• Exercise details: If a line of the data below contains the string "dents", copy it into your answer.

#####

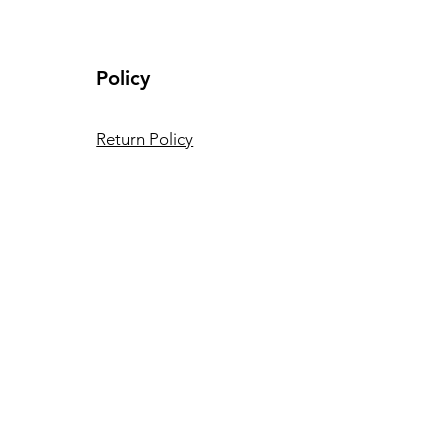
Policy
Return Policy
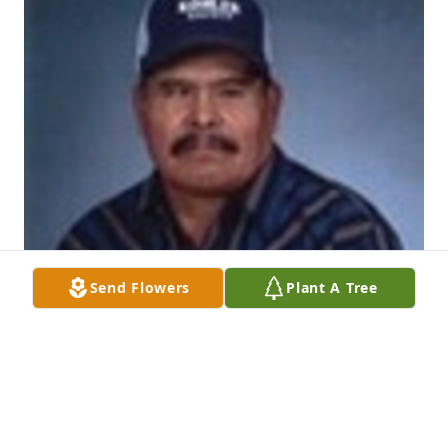
Send Flowers
Plant A Tree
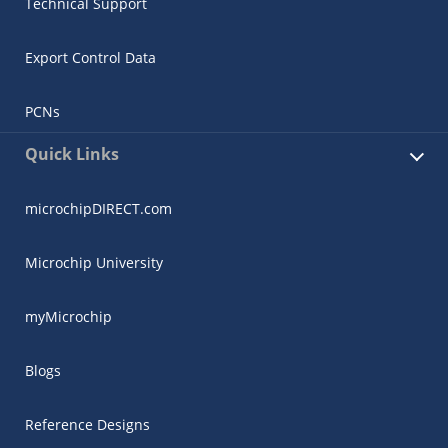
Technical Support
Export Control Data
PCNs
Quick Links
microchipDIRECT.com
Microchip University
myMicrochip
Blogs
Reference Designs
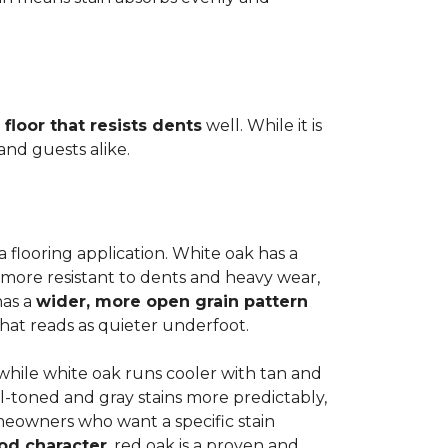
 floor that resists dents
well. While it is
 and guests alike.
a flooring application. White oak has a
 more resistant to dents and heavy wear,
has a
wider, more open grain pattern
hat reads as quieter underfoot.
, while white oak runs cooler with tan and
l-toned and gray stains more predictably,
meowners who want a specific stain
od character
, red oak is a proven and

#####

• Your response:
 floor that resists dents
 more resistant to dents and heavy wear,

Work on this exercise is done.